The demise of T[new]

Tue Oct 20 09:30:57 PDT 2009

On Tue, Oct 20, 2009 at 8:50 AM, Steven Schveighoffer
<schveiguy at yahoo.com> wrote:
> On Tue, 20 Oct 2009 11:10:20 -0400, Bill Baxter <wbaxter at gmail.com> wrote:
>
>> On Tue, Oct 20, 2009 at 6:25 AM, Steven Schveighoffer
>> <schveiguy at yahoo.com> wrote:
>>>
>>> On Sun, 18 Oct 2009 17:05:39 -0400, Walter Bright
>>> <newshound1 at digitalmars.com> wrote:
>>>
>>>> The purpose of T[new] was to solve the problems T[] had with passing T[]
>>>> to a function and then the function resizes the T[]. What happens with
>>>> the
>>>> original?
>>>>
>>>> The solution we came up with was to create a third array type, T[new],
>>>> which was a reference type.
>>>>
>>>> Andrei had the idea that T[new] could be dispensed with by making a
>>>> "builder" library type to handle creating arrays by doing things like
>>>> appending, and then delivering a finished T[] type. This is similar to
>>>> what
>>>> std.outbuffer and std.array.Appender do, they just need a bit of
>>>> refining.
>>>>
>>>> The .length property of T[] would then become an rvalue only, not an
>>>> lvalue, and ~= would no longer be allowed for T[].
>>>>
>>>> We both feel that this would simplify D, make it more flexible, and
>>>> remove
>>>> some awkward corner cases like the inability to say a.length++.
>>>>
>>>> What do you think?
>>>
>>> At the risk of sounding like bearophile -- I've proposed 2 solutions in
>>> the
>>> past for this that *don't* involve creating a T[new] type.
>>>
>>> 1. Store the allocated length in the GC structure, then only allow
>>> appending
>>> when the length of the array being appended matches the allocated length.
>>>
>>> 2. Store the allocated length at the beginning of the array, and use a
>>> bit
>>> in the array length to determine if it starts at the beginning of the
>>> block.
>>>
>>> The first solution has space concerns, and the second has lots more
>>> concerns, but can help in the case of having to do a GC lookup to
>>> determine
>>> if a slice can be appended (you'd still have to lock the GC to do an
>>> actual
>>> append or realloc).  I prefer the first solution over the second.
>>>
>>> I like the current behavior *except* for appending.  Most of the time it
>>> does what you want, and the syntax is beautiful.
>>>
>>> In regards to disallowing x ~= y, I'd propose you at least make it
>>> equivalent to x = x ~ y instead of removing it.
>>
>> If you're going to do ~= a lot then you should convert to the dynamic
>> array type.
>> If you're not going to do ~= a lot, then you can afford to write out x = x
>> ~ y.
>>
>> The bottom line is that it just doesn't make sense to append onto a
>> "view" type.  It's really a kind of constness.  Having a view says the
>> underlying memory locations you are looking at are fixed.  It doesn't
>> make sense to imply there's an operation that can change those memory
>> locations (other than shrinking the window to view fewer of them).
>
> Having the append operation extend into already allocated memory is an
> optimization.  In this case, it's an optimization that can corrupt memory.
>
> If we can make append extend into already allocated memory *and* not cause
> corruption, I don't see the downside.  And then there is one less array type
> to deal with (, create functions that handle, etc.).
>
> Besides, I think Andrei's LRU solution is better than mine (and pretty much
> in line with it).
>
> I still think having an Appender object or struct is a worthwhile thing, the
> "pre-allocate array then set length to zero" model is a hack at best.
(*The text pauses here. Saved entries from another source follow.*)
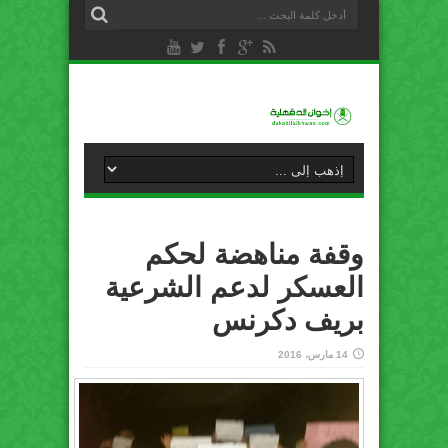
وقفة مناهضة لحكم
العسكر لدعم الشرعية
بريف دكرنس
14 مارس، 2016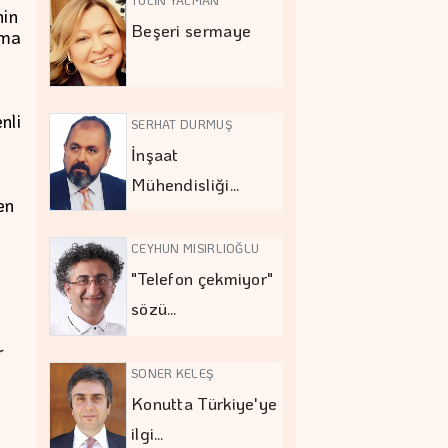
nin
Beşeri sermaye
nma
nli
SERHAT DURMUŞ
İnşaat
Mühendisliği…
en
CEYHUN MISIRLIOĞLU
"Telefon çekmiyor"
sözü…
r
SONER KELEŞ
Konutta Türkiye'ye
ilgi…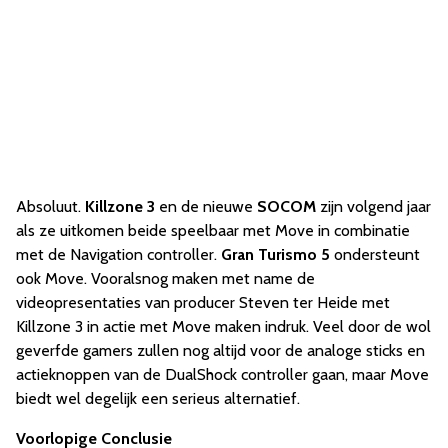
Absoluut.
Killzone 3
en de nieuwe
SOCOM
zijn volgend jaar
als ze uitkomen beide speelbaar met Move in combinatie
met de Navigation controller.
Gran Turismo 5
ondersteunt
ook Move. Vooralsnog maken met name de
videopresentaties van producer Steven ter Heide met
Killzone 3 in actie met Move maken indruk. Veel door de wol
geverfde gamers zullen nog altijd voor de analoge sticks en
actieknoppen van de DualShock controller gaan, maar Move
biedt wel degelijk een serieus alternatief.
Voorlopige Conclusie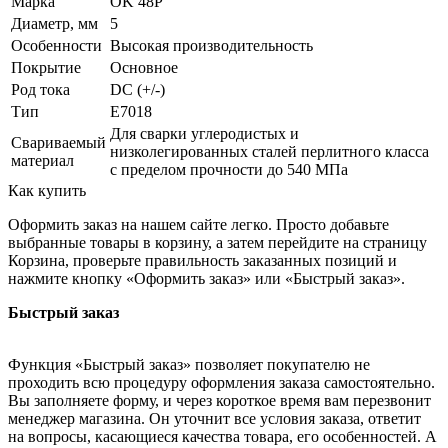
Марка
OK 48P
Диаметр, мм
5
Особенности
Высокая производительность
Покрытие
Основное
Род тока
DC (+/-)
Тип
E7018
Для сварки углеродистых и
Свариваемый
низколегированных сталей перлитного класса
материал
с пределом прочности до 540 МПа
Как купить
Оформить заказ на нашем сайте легко. Просто добавьте
выбранные товары в корзину, а затем перейдите на страницу
Корзина, проверьте правильность заказанных позиций и
нажмите кнопку «Оформить заказ» или «Быстрый заказ».
Быстрый заказ
Функция «Быстрый заказ» позволяет покупателю не
проходить всю процедуру оформления заказа самостоятельно.
Вы заполняете форму, и через короткое время вам перезвонит
менеджер магазина. Он уточнит все условия заказа, ответит
на вопросы, касающиеся качества товара, его особенностей. А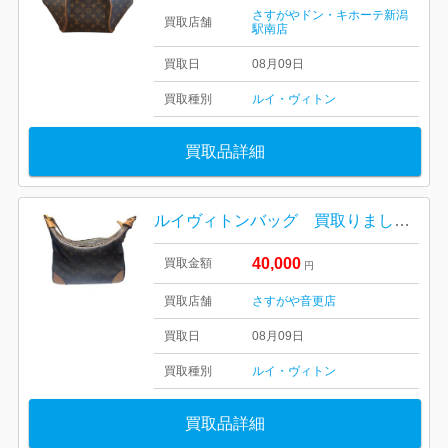
さすがやドン・キホーテ新潟
買取店舗
駅南店
買取日
08月09日
買取種別
ルイ・ヴィトン
買取品詳細
ルイヴィトンバッグ 買取りました！さすがや音更店
40,000
買取金額
円
買取店舗
さすがや音更店
買取日
08月09日
買取種別
ルイ・ヴィトン
買取品詳細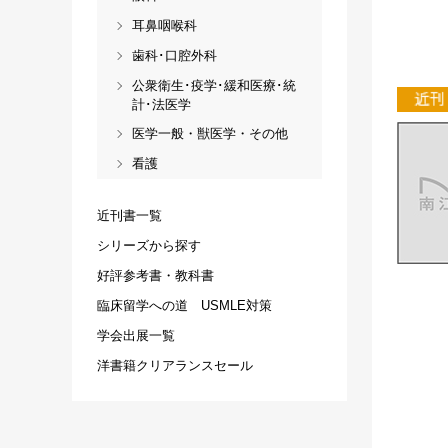
耳鼻咽喉科
歯科･口腔外科
公衆衛生･疫学･緩和医療･統
計･法医学
医学一般・獣医学・その他
看護
近刊書一覧
シリーズから探す
好評参考書・教科書
臨床留学への道 USMLE対策
学会出展一覧
洋書籍クリアランスセール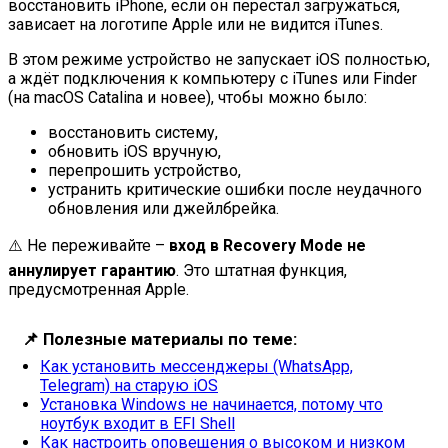
восстановить iPhone, если он перестал загружаться,
зависает на логотипе Apple или не видится iTunes.
В этом режиме устройство не запускает iOS полностью,
а ждёт подключения к компьютеру с iTunes или Finder
(на macOS Catalina и новее), чтобы можно было:
восстановить систему,
обновить iOS вручную,
перепрошить устройство,
устранить критические ошибки после неудачного
обновления или джейлбрейка.
⚠️ Не переживайте –
вход в Recovery Mode не
аннулирует гарантию
. Это штатная функция,
предусмотренная Apple.
📌
Полезные материалы по теме:
Как установить мессенджеры (WhatsApp,
Telegram) на старую iOS
Установка Windows не начинается, потому что
ноутбук входит в EFI Shell
Как настроить оповещения о высоком и низком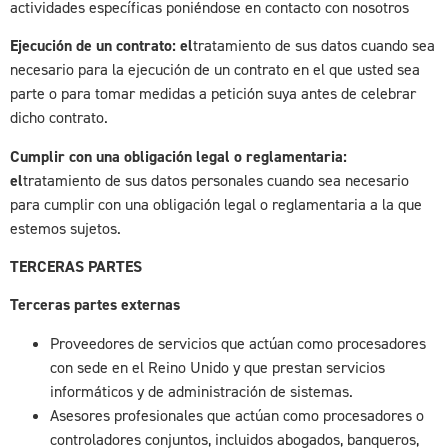
actividades específicas poniéndose en contacto con nosotros
Ejecución de un contrato: el
tratamiento de sus datos cuando sea
necesario para la ejecución de un contrato en el que usted sea
parte o para tomar medidas a petición suya antes de celebrar
dicho contrato.
Cumplir con una obligación legal o reglamentaria:
el
tratamiento de sus datos personales cuando sea necesario
para cumplir con una obligación legal o reglamentaria a la que
estemos sujetos.
TERCERAS PARTES
Terceras partes externas
Proveedores de servicios que actúan como procesadores
con sede en el Reino Unido y que prestan servicios
informáticos y de administración de sistemas.
Asesores profesionales que actúan como procesadores o
controladores conjuntos, incluidos abogados, banqueros,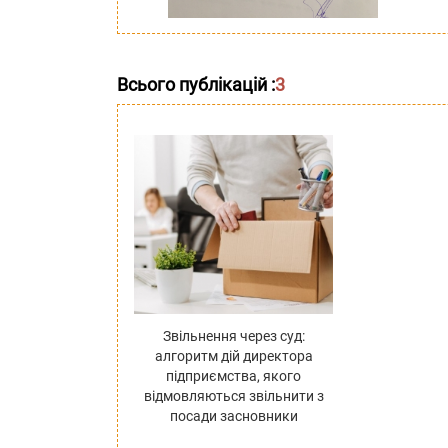
Всього публікацій :
3
Звільнення через суд:
алгоритм дій директора
підприємства, якого
відмовляються звільнити з
посади засновники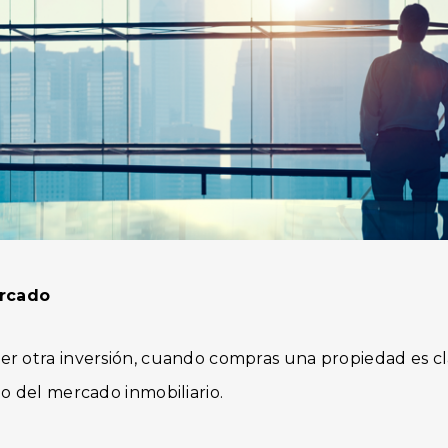
ercado
r otra inversión, cuando compras una propiedad es c
o del mercado inmobiliario.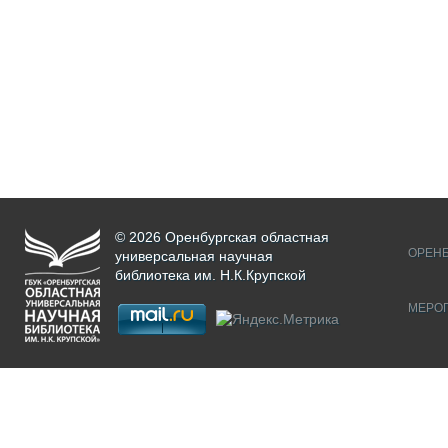
© 2026 Оренбургская областная
ОРЕНБ
универсальная научная
библиотека им. Н.К.Крупской
МЕРО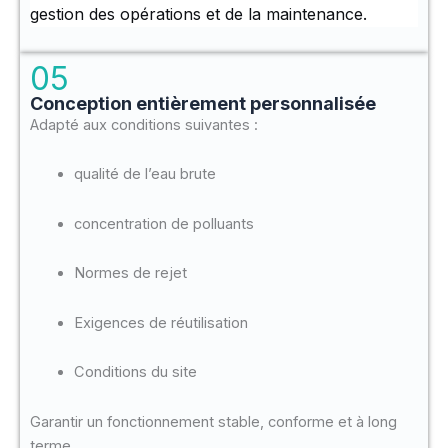
gestion des opérations et de la maintenance.
05
Conception entièrement personnalisée
Adapté aux conditions suivantes :
qualité de l’eau brute
concentration de polluants
Normes de rejet
Exigences de réutilisation
Conditions du site
Garantir un fonctionnement stable, conforme et à long
terme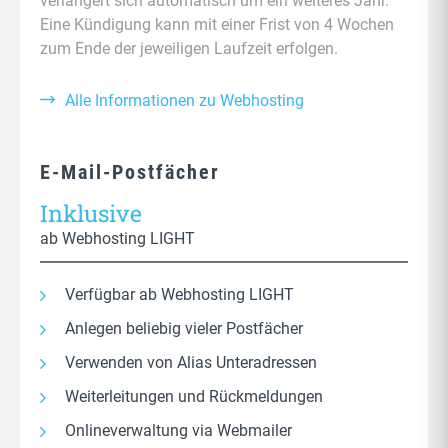
verlängert sich automatisch um ein weiteres Jahr.
Eine Kündigung kann mit einer Frist von 4 Wochen
zum Ende der jeweiligen Laufzeit erfolgen.
Alle Informationen zu Webhosting
E-Mail-Postfächer
Inklusive
ab Webhosting LIGHT
Verfügbar ab Webhosting LIGHT
Anlegen beliebig vieler Postfächer
Verwenden von Alias Unteradressen
Weiterleitungen und Rückmeldungen
Onlineverwaltung via Webmailer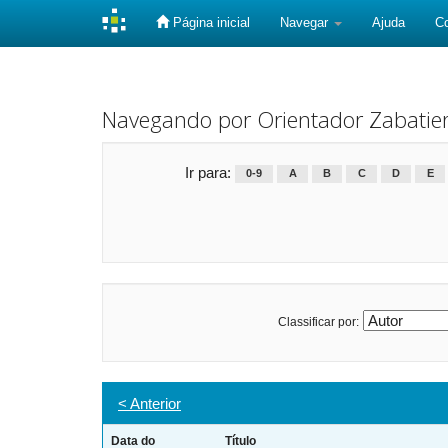
Página inicial
Navegar
Ajuda
C
Skip
navigation
Navegando por Orientador Zabatiero
Ir para:
0-9
A
B
C
D
E
Classificar por:
< Anterior
Data do
Título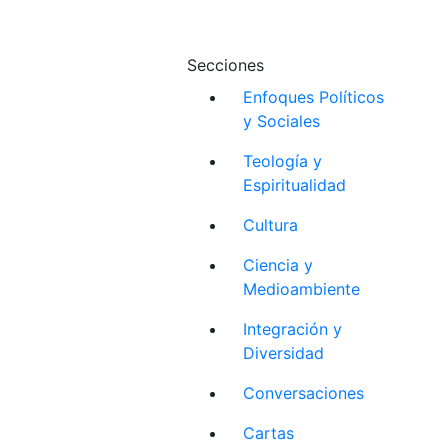
Secciones
Enfoques Políticos
y Sociales
Teología y
Espiritualidad
Cultura
Ciencia y
Medioambiente
Integración y
Diversidad
Conversaciones
Cartas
But you still have the problem Andrei posted.  Code like this:

void func(int[] x)
{
     x ~= 3;
     x[0] = 42;
}

it'll compile and maybe run just fine, but there's no way to know if
the caller will see the 42 or not.   Unpredictable behavior like that
is breeding grounds for subtle bugs.

Perhaps that potential for bugs can be reduced by turning off the LRU
stuff in debug builds, and just making ~= reallocate always there.
Since, as you said, it's an optimization, makes sense to only turn it
on in release or maybe optimized builds.

To Andrei, do you really feel comfortable trying to explain this in
your book?  It seems like it will be difficult to explain that ~= is
sometimes efficient for appending but not necessarily if you're
working with a lot of arrays because it actually keeps this cache
under the hood that may or may not remember the actual underlying
capacity of the array you're appending to, so you should probably use
ArrayBuilder if you can, despite the optimization.

--bb